New in USeq 8.5.5 (Apr 18, 2013)

  • New app that cleans up big old files in user's Tomato job directories
  • Sam2USeq
  • Added mean, median, min, max coverage stats for users defined regions
  • VCFComparator
  • New app for comparing a key of trusted variant calls to a test vcf file. Generates stats for ROC curves and allows unambiguous comparisons between processing pipelines.
  • RNAEditingScanSeqs
  • Added option to perform stranded analysis.

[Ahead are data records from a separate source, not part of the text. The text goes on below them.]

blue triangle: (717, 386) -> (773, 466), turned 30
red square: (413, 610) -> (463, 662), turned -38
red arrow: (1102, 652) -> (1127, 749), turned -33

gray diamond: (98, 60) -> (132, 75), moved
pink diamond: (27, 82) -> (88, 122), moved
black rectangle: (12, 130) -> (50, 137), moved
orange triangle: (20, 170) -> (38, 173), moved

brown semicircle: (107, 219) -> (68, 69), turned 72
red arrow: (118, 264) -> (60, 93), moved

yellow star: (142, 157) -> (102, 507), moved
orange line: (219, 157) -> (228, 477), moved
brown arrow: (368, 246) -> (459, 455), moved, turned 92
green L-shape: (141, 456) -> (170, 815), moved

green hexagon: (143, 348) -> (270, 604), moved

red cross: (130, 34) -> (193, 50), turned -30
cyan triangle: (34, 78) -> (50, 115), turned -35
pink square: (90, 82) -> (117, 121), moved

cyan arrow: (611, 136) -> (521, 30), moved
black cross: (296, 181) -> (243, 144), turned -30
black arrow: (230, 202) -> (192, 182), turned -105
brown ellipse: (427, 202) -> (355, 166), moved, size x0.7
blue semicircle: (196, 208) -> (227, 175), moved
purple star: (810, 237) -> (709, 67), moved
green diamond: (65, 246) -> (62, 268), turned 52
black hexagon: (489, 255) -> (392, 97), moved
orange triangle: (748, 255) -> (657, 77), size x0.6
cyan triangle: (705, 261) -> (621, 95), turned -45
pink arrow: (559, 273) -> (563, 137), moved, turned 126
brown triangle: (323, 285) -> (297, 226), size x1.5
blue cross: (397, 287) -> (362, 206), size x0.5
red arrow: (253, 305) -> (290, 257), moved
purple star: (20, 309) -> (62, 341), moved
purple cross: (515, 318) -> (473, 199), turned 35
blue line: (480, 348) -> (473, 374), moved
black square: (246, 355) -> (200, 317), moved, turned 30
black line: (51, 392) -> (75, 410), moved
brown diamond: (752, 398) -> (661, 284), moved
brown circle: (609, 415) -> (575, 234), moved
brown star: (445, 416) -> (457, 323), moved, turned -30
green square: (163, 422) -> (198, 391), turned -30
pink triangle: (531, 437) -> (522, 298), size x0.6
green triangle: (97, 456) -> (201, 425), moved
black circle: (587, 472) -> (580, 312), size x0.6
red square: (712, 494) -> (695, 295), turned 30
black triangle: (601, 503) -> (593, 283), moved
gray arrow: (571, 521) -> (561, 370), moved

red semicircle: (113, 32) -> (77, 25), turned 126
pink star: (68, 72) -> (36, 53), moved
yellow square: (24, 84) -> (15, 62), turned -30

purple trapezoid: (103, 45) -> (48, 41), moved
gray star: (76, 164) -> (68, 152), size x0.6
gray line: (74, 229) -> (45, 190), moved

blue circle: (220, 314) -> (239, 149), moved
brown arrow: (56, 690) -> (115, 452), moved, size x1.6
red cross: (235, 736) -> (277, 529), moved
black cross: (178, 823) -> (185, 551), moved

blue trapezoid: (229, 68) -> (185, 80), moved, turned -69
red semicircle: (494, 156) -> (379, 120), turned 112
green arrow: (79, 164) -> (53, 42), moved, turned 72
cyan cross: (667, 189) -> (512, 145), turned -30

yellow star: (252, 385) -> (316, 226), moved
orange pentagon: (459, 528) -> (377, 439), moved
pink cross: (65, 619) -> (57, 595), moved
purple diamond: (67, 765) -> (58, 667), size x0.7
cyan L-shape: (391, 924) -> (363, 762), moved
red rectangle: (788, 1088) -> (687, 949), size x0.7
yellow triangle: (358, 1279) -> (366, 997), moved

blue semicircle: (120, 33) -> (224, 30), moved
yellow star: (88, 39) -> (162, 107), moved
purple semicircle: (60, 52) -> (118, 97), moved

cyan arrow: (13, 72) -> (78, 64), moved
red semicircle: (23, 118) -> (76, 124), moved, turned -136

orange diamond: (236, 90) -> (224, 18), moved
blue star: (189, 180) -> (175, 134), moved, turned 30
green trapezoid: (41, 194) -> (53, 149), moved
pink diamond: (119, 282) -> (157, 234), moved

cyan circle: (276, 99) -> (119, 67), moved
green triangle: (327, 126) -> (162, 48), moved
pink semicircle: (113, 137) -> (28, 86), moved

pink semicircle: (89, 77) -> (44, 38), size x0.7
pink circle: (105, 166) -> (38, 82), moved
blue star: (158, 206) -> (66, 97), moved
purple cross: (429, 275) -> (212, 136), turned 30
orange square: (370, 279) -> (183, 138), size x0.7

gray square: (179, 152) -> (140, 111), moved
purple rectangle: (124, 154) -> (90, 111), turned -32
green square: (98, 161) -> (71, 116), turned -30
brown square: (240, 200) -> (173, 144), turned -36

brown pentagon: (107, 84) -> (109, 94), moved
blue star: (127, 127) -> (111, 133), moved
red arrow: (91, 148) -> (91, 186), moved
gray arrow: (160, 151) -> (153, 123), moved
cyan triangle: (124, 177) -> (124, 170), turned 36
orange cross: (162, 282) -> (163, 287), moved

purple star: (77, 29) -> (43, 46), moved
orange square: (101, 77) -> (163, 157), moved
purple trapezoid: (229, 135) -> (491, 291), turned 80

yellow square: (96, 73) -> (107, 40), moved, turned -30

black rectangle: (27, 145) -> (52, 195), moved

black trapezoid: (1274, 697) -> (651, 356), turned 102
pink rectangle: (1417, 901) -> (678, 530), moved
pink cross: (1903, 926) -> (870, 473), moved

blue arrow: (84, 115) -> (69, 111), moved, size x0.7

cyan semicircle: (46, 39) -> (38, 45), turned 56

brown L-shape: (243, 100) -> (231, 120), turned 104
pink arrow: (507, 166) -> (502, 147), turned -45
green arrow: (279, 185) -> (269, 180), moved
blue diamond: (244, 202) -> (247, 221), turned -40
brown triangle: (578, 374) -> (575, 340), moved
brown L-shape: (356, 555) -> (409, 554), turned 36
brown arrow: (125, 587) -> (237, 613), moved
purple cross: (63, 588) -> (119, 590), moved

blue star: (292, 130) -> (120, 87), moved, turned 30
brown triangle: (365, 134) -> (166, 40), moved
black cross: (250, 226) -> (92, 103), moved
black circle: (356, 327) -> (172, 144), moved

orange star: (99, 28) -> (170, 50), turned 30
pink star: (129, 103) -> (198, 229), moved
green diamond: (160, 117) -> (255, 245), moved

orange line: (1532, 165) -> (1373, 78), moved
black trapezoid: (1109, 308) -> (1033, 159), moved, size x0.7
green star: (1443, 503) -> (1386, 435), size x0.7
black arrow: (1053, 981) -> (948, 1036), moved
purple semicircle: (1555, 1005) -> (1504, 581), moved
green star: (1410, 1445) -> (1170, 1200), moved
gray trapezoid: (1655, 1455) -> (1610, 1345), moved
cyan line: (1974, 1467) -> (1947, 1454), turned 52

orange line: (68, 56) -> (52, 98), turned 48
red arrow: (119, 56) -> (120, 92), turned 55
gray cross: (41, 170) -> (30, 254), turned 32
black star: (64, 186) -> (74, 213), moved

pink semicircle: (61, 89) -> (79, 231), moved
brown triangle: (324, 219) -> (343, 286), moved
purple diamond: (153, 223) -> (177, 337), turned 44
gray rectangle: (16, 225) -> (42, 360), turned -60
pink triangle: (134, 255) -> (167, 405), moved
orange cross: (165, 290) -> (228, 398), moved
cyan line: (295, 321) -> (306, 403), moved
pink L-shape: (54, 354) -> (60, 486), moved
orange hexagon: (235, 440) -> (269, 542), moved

New in USeq 8.5.4 (Mar 26, 2013)

  • MultiSampleVCFFilter
  • New app for splitting multiple sample vcf file(s) records into those that pass or fail a variety of conditions and sample level thresholds
  • DefinedRegionDifferentialSeq
  • Set the validation strigency on the Picard SAMReaders to silent

New in USeq 8.5.3 (Mar 26, 2013)

  • DefinedRegionRNAEditing
  • New app for scoring user defined regions for RNAEditing, similar stats to RNAEditingScanSeqs

New in USeq 8.5.2 (Mar 26, 2013)

  • RNAEditingScanSeqs
  • Added FDR estimation for clustered edited sites
  • AggregatePlotter
  • Added check for regions calling for non existent point data

New in USeq 8.5.1 (Mar 26, 2013)

  • MergePairedSamAlignments
  • Fixed bug when merging bam files where double line returns where causing Picard's SortSam to error out.
  • VCFTabix
  • New app for recursing through directories and tabix indexing vcf files
  • USeq2UCSCBig and UCSCBig2USeq
  • Added new options for skipping for forcing overwrite of already converted files
  • Added options to silence all but error messages
  • CalculatePerCycleErrorRate
  • Added ability to work with unsorted sam files
  • Added option to require read names start with a given prefix. Novoalign is adding in some junk reads to their output?
  • MergeUCSCGeneTable
  • Fixed bug where 1bp terminal exons were being skipped causing the conversion of bed12 useq files to bb to throw an error.
  • SamTranscriptomeParser
  • Fixed bug where insertions or deletions that occurred at the splice junction were causing the failure to insert an appropriate number of Ns

New in USeq 8.5.0 (Mar 26, 2013)

  • CalculatePerCycleErrorRate
  • New app for calculating the per cycle error rate from phiX alignments.
  • MergePairedSamAlignments
  • Modified so that it doesn't merge phiX alignments so that the CalculatePerCycleErrorRate app can be used on merged data.
  • Removes chrAdapt* alignments automatically, no option to not remove. These are saved to the bad alignment file.